Action item: Would you give the entries again word for word, with no pictures in the copy?
Segment Start: Excerpted data
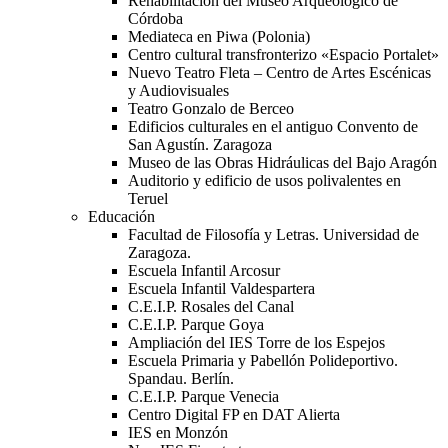
Rehabilitación del Museo Arqueológico de
Córdoba
Mediateca en Piwa (Polonia)
Centro cultural transfronterizo «Espacio Portalet»
Nuevo Teatro Fleta – Centro de Artes Escénicas
y Audiovisuales
Teatro Gonzalo de Berceo
Edificios culturales en el antiguo Convento de
San Agustín. Zaragoza
Museo de las Obras Hidráulicas del Bajo Aragón
Auditorio y edificio de usos polivalentes en
Teruel
Educación
Facultad de Filosofía y Letras. Universidad de
Zaragoza.
Escuela Infantil Arcosur
Escuela Infantil Valdespartera
C.E.I.P. Rosales del Canal
C.E.I.P. Parque Goya
Ampliación del IES Torre de los Espejos
Escuela Primaria y Pabellón Polideportivo.
Spandau. Berlín.
C.E.I.P. Parque Venecia
Centro Digital FP en DAT Alierta
IES en Monzón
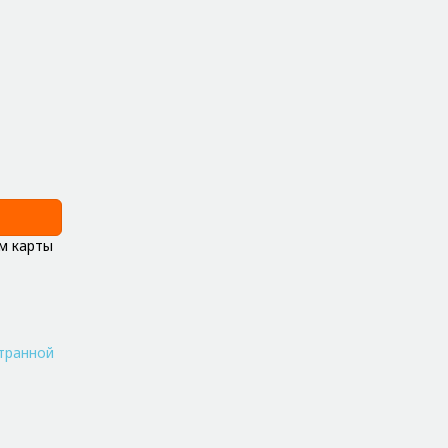
м карты
транной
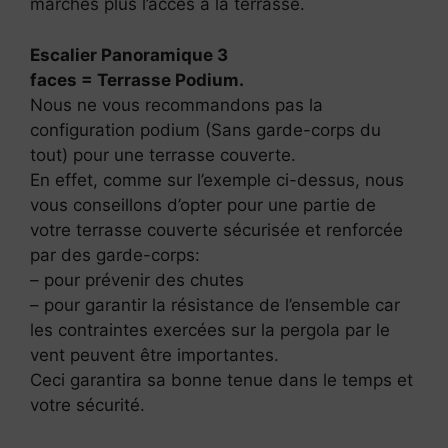
marches plus l’accès à la terrasse.
Escalier Panoramique 3
faces = Terrasse Podium.
Nous ne vous recommandons pas la
configuration podium (Sans garde-corps du
tout) pour une terrasse couverte.
En effet, comme sur l’exemple ci-dessus, nous
vous conseillons d’opter pour une partie de
votre terrasse couverte sécurisée et renforcée
par des garde-corps:
– pour prévenir des chutes
– pour garantir la résistance de l’ensemble car
les contraintes exercées sur la pergola par le
vent peuvent être importantes.
Ceci garantira sa bonne tenue dans le temps et
votre sécurité.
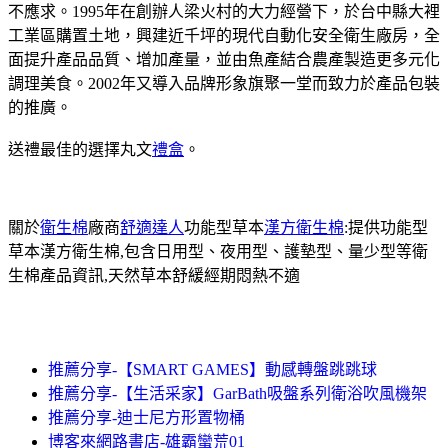
不應求。1995年在創辦人梁火村的大力經營下，於台中縣大裡
工業區購置土地，興建近千坪的現代自動化安全衛生廠房，全
面提升產品品質、增加產量，並由魚產結合農產製造更多元化
調理美食。2002年又導入品牌形象旗聚一堂而致力於產品包裝
的推廣。
送禮最佳的選擇丸文
禮盒
。
關於
衛生棉
廠商
舒適達人
功能型草本
漢方衛生棉
:提供功能型
草本漢方衛生棉,包含日用型、夜用型、護墊型、量少型等衛
生棉產品資訊,天然草本舒緩經期悶熱不適
推薦分享-【SMART GAMES】動感轉盤跳跳球
推薦分享-【生活采家】GarBath吸盤系列衛浴吹風機架
推薦分享-迪士尼方形置物桶
博客來網路書店-雄霸蠻荒01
Segment End: Excerpted data
Written response:
Rehabilitación del Museo Arqueológico de
Córdoba
Mediateca en Piwa (Polonia)
Centro cultural transfronterizo «Espacio Portalet»
Nuevo Teatro Fleta – Centro de Artes Escénicas
y Audiovisuales
Teatro Gonzalo de Berceo
Edificios culturales en el antiguo Convento de
San Agustín. Zaragoza
Museo de las Obras Hidráulicas del Bajo Aragón
Auditorio y edificio de usos polivalentes en
Teruel
Educación
Facultad de Filosofía y Letras. Universidad de
Zaragoza.
Escuela Infantil Arcosur
Escuela Infantil Valdespartera
C.E.I.P. Rosales del Canal
C.E.I.P. Parque Goya
Ampliación del IES Torre de los Espejos
Escuela Primaria y Pabellón Polideportivo.
Spandau. Berlín.
C.E.I.P. Parque Venecia
Centro Digital FP en DAT Alierta
IES en Monzón
м карты
транной
marches plus l’accès à la terrasse.
Escalier Panoramique 3
faces = Terrasse Podium.
Nous ne vous recommandons pas la
configuration podium (Sans garde-corps du
tout) pour une terrasse couverte.
En effet, comme sur l’exemple ci-dessus, nous
vous conseillons d’opter pour une partie de
votre terrasse couverte sécurisée et renforcée
par des garde-corps:
– pour prévenir des chutes
– pour garantir la résistance de l’ensemble car
les contraintes exercées sur la pergola par le
vent peuvent être importantes.
Ceci garantira sa bonne tenue dans le temps et
votre sécurité.
不應求。1995年在創辦人梁火村的大力經營下，於台中縣大裡
工業區購置土地，興建近千坪的現代自動化安全衛生廠房，全
面提升產品品質、增加產量，並由魚產結合農產製造更多元化
調理美食。2002年又導入品牌形象旗聚一堂而致力於產品包裝
的推廣。
送禮最佳的選擇丸文
禮盒
。
關於
衛生棉
廠商
舒適達人
功能型草本
漢方衛生棉
:提供功能型
草本漢方衛生棉,包含日用型、夜用型、護墊型、量少型等衛
生棉產品資訊,天然草本舒緩經期悶熱不適
推薦分享-【SMART GAMES】動感轉盤跳跳球
推薦分享-【生活采家】GarBath吸盤系列衛浴吹風機架
推薦分享-迪士尼方形置物桶
博客來網路書店-雄霸蠻荒01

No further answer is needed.